++++ Given records

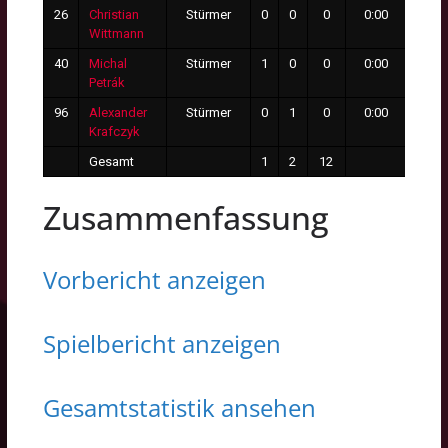
26
Christian
Stürmer
0
0
0
0:00
0
Wittmann
40
Michal
Stürmer
1
0
0
0:00
0
Petrák
96
Alexander
Stürmer
0
1
0
0:00
0
Krafczyk
Gesamt
1
2
12
7
Zusammenfassung
Vorbericht anzei
gen
Spielbericht anzeigen
Gesamtstatistik ansehen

++++++++

Assignment - Could every entry above be printed again exactly, images excluded?

Exercise solution -
26
Christian
Stürmer
0
0
0
0:00
0
Wittmann
40
Michal
Stürmer
1
0
0
0:00
0
Petrák
96
Alexander
Stürmer
0
1
0
0:00
0
Krafczyk
Gesamt
1
2
12
7
Zusammenfassung
Vorbericht anzei
gen
Spielbericht anzeigen
Gesamtstatistik ansehen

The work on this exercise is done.